Governor of Georgia
- In office 1752–1754
- Monarch: George II
- Preceded by: Henry Parker
- Succeeded by: John Reynolds

Personal details
- Died: May 30, 1755
- Spouse: Ann Cuthbert (m. 1740)
- Profession: Surgeon, planter, governor

= Patrick Graham (governor) =

Colonial Governor of the state of Georgia (died 1755)

Patrick Graham (died May 30, 1755) was the last proprietary governor of the Province of Georgia, serving from 1752 until 1754.

==Biography==
Patrick Graham was originally a surgeon by trade but did not practice much after arriving in Georgia. Graham was in a medical capacity, however, when he recommended to Ann Cuthbert that the cure to her high fever was to marry him. Mrs. Cuthbert and Graham were married in 1740 on the plantation of her deceased brother, John Cuthbert. Graham took control of John's plantation that Ann inherited after he died and continued to cultivate it with silkworms, giving it the name Mulberry Grove. When the ban on slavery was lifted in Georgia, Graham began to primarily grow rice using enslaved laborers. The plantation would later be owned by Major General Nathanael Greene, and was the location where Eli Whitney invented the cotton gin.
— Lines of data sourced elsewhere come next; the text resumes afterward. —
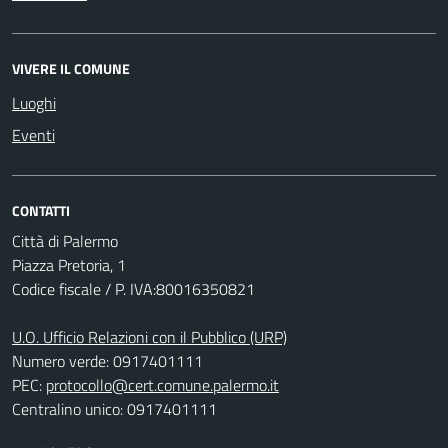
VIVERE IL COMUNE
Luoghi
Eventi
CONTATTI
Città di Palermo
Piazza Pretoria, 1
Codice fiscale / P. IVA:80016350821
U.O. Ufficio Relazioni con il Pubblico (URP)
Numero verde: 0917401111
PEC:
protocollo@cert.comune.palermo.it
Centralino unico: 0917401111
In 1745, Graham was appointed to a council with two other future colonial governors of Georgia: William Stephens and Henry Parker. Following the death of Henry Parker as governor in 1752, Graham became the third and final proprietary governor of Georgia. The British parliament had already decided to make Georgia a royal colony governed by a royal governor, so Graham acted as a temporary leader until the royal governor could be selected. While serving as governor, Graham planned a settlement in Hardwick, Bryan County, Georgia named Georgetown in honor of reining monarch George II.

In 1754, Royal Navy officer John Reynolds became royal governor of Georgia, and Graham was appointed as head advisor of the King’s Council with nine other members. Graham continued to serve on that council until his death on May 30, 1755. He left most of his property to his family in Scotland and to Mrs. Cuthbert.